[Saved entries]
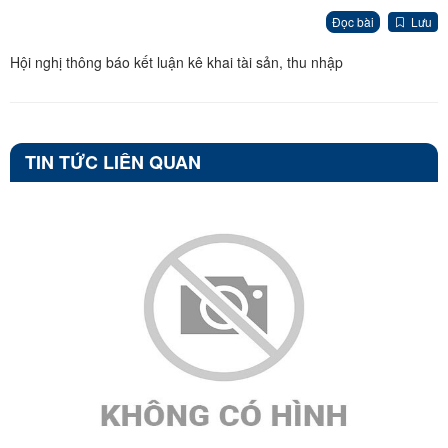
Đọc bài
Lưu
Hội nghị thông báo kết luận kê khai tài sản, thu nhập
TIN TỨC LIÊN QUAN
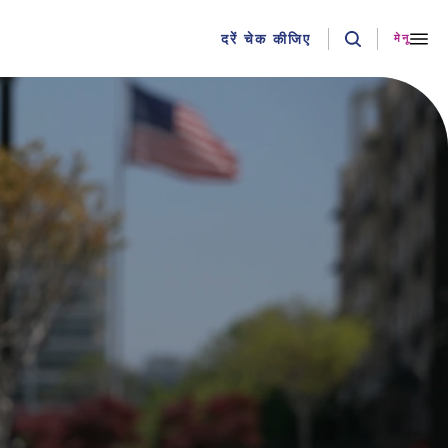
दरें चेक कीजिए
मेनू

* Task details *
Please print each entry exactly as it stands, without the pictures.

* Result *
Đọc bài
Lưu
Hội nghị thông báo kết luận kê khai tài sản, thu nhập
TIN TỨC LIÊN QUAN
दरें चेक कीजिए
मेनू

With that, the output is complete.